# Austria - MTB



## GreenBonty (Feb 11, 2004)

Hi there Austrian MTBers
(this was cut and pasted from the Yeti forum)
I plan to be in Austria in two weeks and spend the weekend at "Bike Park Leogang".
Found it on a google search and it seems to be a Whisler style park, with some Kona rentals available. It's realy tempting and I plan to go there but some advice will be helpfull.
I am an XC/AM rider with zero experience in freeride or DH. Should I shuttle and go the slopes or stick to singles?. Are the singles there any special?, or just the slopes?.

Is there any good AM riding and Rentals in or near Villach?(I spend the week at Villach).
I know MTB is very good in Lienz. Is it better for me to go there rather than the park?.
If any of you want to serve as a MTB guide to a mid level XC/AM rider, I'll be more than happy to hook up with a local.
Any other advice will be welcomed 
Cheers 
GB


----------



## Jerk_Chicken (Oct 13, 2005)

Too bad you're not coming to Germany, otherwise I'd love to meet up with you.

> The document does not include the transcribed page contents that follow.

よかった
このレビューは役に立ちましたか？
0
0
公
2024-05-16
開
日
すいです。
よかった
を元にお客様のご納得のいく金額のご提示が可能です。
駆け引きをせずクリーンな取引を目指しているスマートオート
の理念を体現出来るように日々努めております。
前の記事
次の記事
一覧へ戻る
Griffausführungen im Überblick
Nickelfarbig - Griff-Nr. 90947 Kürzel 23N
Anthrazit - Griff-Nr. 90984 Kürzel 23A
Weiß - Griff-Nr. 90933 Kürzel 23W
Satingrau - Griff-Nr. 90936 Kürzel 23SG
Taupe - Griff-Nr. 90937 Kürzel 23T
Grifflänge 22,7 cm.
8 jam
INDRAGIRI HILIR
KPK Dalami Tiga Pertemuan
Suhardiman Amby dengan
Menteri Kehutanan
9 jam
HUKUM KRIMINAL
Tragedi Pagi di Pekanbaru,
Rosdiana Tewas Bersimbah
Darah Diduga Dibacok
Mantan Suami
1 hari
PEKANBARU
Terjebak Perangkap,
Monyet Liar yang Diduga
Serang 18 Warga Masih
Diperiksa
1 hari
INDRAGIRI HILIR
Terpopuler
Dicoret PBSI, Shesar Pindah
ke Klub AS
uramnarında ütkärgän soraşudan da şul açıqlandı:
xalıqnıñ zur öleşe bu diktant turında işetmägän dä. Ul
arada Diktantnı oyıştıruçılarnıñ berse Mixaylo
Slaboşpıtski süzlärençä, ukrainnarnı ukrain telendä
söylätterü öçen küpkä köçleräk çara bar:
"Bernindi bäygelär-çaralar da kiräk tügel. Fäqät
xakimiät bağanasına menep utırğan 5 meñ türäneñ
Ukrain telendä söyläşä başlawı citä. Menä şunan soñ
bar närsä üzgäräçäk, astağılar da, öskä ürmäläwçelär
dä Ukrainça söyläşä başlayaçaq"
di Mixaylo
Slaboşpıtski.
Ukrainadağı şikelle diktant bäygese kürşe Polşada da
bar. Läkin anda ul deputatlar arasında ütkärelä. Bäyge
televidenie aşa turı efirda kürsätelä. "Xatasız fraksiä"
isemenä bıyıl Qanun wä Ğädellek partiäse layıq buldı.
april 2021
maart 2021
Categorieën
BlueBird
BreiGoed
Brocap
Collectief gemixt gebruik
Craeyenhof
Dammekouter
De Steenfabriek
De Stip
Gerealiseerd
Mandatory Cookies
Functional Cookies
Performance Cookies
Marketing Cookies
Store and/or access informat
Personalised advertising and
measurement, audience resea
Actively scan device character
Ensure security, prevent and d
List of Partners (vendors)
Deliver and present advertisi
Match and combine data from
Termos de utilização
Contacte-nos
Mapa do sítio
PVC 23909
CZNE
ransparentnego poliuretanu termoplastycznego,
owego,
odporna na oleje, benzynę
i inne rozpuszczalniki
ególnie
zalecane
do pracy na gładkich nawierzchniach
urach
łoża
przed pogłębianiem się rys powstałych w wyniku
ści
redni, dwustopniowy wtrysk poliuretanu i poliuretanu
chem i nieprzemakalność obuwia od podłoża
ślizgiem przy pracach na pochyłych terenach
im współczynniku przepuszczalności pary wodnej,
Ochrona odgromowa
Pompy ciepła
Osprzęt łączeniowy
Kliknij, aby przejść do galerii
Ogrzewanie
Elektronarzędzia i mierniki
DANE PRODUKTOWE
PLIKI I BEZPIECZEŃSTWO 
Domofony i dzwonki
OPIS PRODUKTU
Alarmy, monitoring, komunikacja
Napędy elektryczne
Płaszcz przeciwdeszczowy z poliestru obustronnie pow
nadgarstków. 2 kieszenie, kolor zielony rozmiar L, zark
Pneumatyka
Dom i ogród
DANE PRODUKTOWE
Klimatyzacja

Here's the link for mtb-news' Austria section. Don't be scared off by the German. Many do speak English:

http://www.mtb-news.de/forum/forumdisplay.php?f=129

I would cross post there.


----------



## cxfahrer (Jun 20, 2008)

or here:
http://nyx.at/bikeboard/Board/Bikegebiete-Routen-und-Touren-forum-7

One of my riding buddies spent a week in Saalbach-Hinterglemm  in bikeschool with Harald Philipp. Must have been great.


----------



## Jerk_Chicken (Oct 13, 2005)

Hey! I know you! I just got back from the Mordgrund. Had a great time, but wasn't in it for a big ride.


----------



## GreenBonty (Feb 11, 2004)

Thanks for the info and help guys though I am not sure what to do in these boards.
Should I post there?. I guess I need to become a member????.
I'll check the other site as well.
BTW JC, if you are close to Munich than you are not too far away from this great mountain range in Austria


----------



## cxfahrer (Jun 20, 2008)

Just open a new thread ( "Suche Allmountain Trails in Villach und Leogang") in the Austrian forum (become a member first, nothing easier than that) or

search the mtb-news.de forum for information about Leogang and Saalbach, which will only work wenn du deutsch zumindest lesen und verstehen kannst.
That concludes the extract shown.